§ WHAT NEEDS TO BE DONE: Repeat exactly the lines from the start of the entries below through the line containing "отопительный механизма отличаются". Omit the rest.

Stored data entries
--- START ---

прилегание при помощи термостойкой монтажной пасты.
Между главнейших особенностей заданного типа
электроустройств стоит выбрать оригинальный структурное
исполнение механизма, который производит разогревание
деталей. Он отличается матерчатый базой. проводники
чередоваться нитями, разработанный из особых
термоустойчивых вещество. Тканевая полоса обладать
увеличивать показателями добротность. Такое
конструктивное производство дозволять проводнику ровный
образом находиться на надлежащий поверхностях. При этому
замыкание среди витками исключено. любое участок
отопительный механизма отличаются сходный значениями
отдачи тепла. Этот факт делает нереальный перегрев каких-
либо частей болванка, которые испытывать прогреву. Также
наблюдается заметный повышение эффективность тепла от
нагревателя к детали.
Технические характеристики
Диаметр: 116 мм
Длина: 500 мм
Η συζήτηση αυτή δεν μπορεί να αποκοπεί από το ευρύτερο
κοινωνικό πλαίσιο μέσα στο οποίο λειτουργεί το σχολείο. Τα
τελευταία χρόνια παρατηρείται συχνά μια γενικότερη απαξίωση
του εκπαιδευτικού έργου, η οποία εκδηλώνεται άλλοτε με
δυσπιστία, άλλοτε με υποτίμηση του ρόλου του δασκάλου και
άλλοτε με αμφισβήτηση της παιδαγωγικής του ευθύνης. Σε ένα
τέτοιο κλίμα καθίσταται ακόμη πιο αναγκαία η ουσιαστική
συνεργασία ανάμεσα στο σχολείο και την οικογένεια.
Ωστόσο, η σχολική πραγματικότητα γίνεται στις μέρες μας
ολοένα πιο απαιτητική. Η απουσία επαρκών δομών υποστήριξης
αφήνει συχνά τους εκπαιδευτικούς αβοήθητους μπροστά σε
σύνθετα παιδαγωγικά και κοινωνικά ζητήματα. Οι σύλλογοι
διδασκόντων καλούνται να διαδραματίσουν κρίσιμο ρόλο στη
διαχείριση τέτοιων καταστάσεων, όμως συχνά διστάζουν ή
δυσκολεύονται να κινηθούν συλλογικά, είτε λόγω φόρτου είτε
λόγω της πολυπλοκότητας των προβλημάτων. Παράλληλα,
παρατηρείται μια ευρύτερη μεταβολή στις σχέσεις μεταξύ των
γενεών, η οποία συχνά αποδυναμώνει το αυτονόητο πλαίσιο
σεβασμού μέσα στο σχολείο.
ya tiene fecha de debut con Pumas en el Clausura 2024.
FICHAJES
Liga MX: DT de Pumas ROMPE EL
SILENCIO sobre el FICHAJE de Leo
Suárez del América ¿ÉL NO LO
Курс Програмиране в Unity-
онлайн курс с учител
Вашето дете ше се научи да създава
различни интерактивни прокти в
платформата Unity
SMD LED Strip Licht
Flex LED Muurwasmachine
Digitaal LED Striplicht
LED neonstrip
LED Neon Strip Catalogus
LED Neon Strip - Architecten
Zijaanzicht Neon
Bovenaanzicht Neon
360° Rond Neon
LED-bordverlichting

--- END ---

§ REPLY TO THE TASK:
прилегание при помощи термостойкой монтажной пасты.
Между главнейших особенностей заданного типа
электроустройств стоит выбрать оригинальный структурное
исполнение механизма, который производит разогревание
деталей. Он отличается матерчатый базой. проводники
чередоваться нитями, разработанный из особых
термоустойчивых вещество. Тканевая полоса обладать
увеличивать показателями добротность. Такое
конструктивное производство дозволять проводнику ровный
образом находиться на надлежащий поверхностях. При этому
замыкание среди витками исключено. любое участок
отопительный механизма отличаются сходный значениями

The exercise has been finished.